Skip to content

Optimizing for Execution Time

When syncing large amounts of data, job execution time may start to become an issue. Fortunately, there are a number of ways you can go about optimizing your jobs performance.

Optimizing Nautobot Database Queries

As an SSoT job typically has lots of Nautobot database interaction (i.e. Nautobot is always either the source or the destination) for loading, creating, updating, and deleting objects, this is a common source of performance issues.

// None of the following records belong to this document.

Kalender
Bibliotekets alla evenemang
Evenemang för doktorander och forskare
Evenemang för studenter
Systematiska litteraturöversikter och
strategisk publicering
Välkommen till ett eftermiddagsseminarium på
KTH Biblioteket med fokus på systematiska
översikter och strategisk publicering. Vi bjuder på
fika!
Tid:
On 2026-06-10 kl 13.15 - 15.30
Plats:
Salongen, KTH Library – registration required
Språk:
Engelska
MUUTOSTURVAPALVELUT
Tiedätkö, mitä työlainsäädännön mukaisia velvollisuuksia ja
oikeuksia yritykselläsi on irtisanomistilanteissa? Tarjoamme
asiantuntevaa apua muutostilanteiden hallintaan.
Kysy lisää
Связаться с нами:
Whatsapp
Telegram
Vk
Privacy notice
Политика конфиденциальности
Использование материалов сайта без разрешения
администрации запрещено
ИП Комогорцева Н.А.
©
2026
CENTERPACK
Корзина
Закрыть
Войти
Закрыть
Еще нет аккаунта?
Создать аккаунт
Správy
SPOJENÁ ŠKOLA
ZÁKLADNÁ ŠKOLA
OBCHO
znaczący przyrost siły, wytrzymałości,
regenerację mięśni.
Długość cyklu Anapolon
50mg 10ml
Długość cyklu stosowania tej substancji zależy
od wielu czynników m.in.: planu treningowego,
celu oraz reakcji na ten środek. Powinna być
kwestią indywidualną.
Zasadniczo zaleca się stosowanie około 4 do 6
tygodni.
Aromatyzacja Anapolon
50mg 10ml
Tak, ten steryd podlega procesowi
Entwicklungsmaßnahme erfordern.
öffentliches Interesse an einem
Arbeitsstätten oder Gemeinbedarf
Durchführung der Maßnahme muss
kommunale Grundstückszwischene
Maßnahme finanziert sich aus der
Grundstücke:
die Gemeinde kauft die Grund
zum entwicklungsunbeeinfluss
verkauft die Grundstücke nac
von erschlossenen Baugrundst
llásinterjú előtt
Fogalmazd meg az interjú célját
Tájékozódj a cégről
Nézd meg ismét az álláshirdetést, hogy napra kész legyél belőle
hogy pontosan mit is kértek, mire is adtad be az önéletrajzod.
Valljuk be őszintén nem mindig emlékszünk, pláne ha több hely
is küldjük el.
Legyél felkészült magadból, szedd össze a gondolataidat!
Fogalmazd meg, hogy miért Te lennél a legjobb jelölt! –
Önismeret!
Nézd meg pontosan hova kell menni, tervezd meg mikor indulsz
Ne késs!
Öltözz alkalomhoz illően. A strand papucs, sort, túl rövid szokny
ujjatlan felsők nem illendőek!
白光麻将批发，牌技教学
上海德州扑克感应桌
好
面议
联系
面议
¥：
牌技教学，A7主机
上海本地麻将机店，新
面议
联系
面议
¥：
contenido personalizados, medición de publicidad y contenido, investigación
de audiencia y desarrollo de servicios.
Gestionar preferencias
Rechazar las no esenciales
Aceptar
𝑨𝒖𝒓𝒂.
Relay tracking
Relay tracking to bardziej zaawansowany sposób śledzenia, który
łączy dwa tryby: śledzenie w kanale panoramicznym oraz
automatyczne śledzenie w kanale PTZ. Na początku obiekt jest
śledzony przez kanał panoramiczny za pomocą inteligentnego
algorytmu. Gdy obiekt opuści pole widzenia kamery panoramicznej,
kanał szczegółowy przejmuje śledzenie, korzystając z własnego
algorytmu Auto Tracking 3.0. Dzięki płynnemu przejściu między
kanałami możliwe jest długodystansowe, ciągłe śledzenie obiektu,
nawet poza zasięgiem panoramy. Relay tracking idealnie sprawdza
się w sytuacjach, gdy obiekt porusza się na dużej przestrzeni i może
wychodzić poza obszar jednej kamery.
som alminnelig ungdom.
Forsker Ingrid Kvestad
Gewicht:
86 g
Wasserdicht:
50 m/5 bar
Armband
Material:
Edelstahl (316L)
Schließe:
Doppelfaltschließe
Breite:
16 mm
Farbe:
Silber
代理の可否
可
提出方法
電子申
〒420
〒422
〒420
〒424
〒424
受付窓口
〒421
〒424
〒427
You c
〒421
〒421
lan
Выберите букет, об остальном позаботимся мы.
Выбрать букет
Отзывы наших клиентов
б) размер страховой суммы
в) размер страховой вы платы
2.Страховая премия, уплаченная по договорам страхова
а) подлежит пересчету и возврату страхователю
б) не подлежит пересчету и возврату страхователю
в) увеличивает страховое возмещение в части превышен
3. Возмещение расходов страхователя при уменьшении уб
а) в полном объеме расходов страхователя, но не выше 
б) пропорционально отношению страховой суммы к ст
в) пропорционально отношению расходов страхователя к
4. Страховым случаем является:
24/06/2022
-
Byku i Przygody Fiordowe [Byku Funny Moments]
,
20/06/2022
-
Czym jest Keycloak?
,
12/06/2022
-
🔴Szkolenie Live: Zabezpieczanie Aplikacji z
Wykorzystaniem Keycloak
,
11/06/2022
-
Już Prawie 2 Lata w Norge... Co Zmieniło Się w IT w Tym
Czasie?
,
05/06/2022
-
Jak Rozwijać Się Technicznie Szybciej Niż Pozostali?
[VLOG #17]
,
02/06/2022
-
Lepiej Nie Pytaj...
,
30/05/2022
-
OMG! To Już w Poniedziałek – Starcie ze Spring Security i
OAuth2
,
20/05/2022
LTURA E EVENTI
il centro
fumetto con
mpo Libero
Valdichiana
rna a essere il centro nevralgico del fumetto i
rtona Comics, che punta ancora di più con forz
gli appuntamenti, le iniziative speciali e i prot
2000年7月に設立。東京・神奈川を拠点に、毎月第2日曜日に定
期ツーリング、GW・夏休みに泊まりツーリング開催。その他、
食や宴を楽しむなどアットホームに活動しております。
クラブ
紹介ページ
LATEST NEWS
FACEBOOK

The following is an example of an inefficient load function that can be greatly improved:

from diffsync import DiffSync
from nautobot.dcim.models import Region, Site, Location

from my_package import ParentRegionModel, ChildRegionModel, SiteModel, LocationModel

class ExampleAdapter(DiffSync):
    parent_region = ParentRegionModel
    child_region = ChildRegionModel
    site = SiteModel
    location = LocationModel
    top_level = ("parent_region",)

    ...

    def load(self):
        for parent_region in Region.objects.filter(parent__isnull=True):
            parent_region_diffsync = self.parent_region(name=parent_region.name)
            self.add(parent_region_diffsync)
            for child_region in Region.objects.filter(parent=parent_region):
                child_region_diffsync = self.child_region(name=child_region.name)
                self.add(child_region_diffsync)
                parent_region_diffsync.add_child(child_region_diffsync)
                for site in Site.objects.filter(region=child_region):
                    site_diffsync = self.site(name=site.name)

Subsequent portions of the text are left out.